§ Work order:
The result should be every line in the data below that carries the string "circolare".

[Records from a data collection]
----

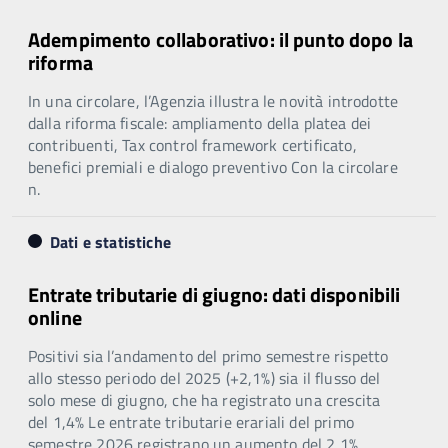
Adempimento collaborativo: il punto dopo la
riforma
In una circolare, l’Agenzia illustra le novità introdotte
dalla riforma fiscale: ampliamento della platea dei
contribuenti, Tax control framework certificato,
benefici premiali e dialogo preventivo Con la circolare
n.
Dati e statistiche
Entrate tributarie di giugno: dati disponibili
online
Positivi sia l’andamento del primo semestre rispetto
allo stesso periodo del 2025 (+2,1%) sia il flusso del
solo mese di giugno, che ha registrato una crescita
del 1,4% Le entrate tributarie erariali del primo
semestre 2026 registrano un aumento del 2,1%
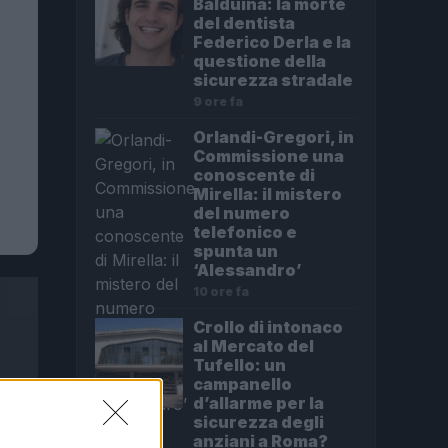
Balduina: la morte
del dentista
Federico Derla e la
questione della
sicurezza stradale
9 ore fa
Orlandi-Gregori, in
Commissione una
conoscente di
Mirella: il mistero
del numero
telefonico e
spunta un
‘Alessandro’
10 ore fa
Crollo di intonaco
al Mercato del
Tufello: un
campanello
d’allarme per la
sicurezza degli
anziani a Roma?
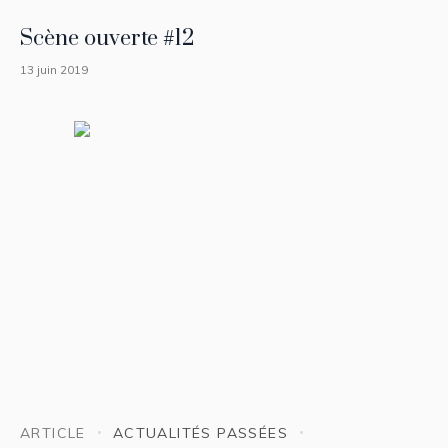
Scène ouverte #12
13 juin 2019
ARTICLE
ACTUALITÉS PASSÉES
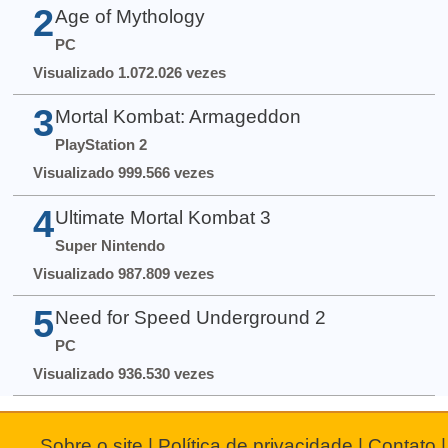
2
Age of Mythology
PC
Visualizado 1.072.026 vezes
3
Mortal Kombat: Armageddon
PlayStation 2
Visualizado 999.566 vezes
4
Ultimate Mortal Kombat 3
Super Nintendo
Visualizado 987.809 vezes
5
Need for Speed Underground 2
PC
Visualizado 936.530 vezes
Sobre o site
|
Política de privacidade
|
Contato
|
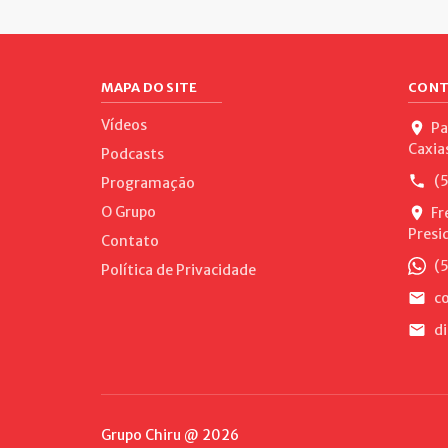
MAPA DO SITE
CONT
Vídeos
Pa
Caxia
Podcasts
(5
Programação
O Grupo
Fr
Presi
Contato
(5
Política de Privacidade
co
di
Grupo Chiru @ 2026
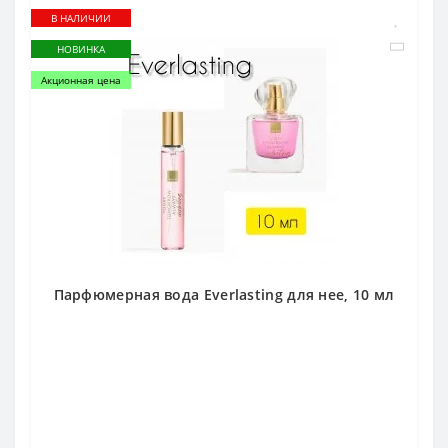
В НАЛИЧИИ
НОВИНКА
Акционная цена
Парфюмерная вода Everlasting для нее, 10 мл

----

§ Response box:
In una circolare, l’Agenzia illustra le novità introdotte
benefici premiali e dialogo preventivo Con la circolare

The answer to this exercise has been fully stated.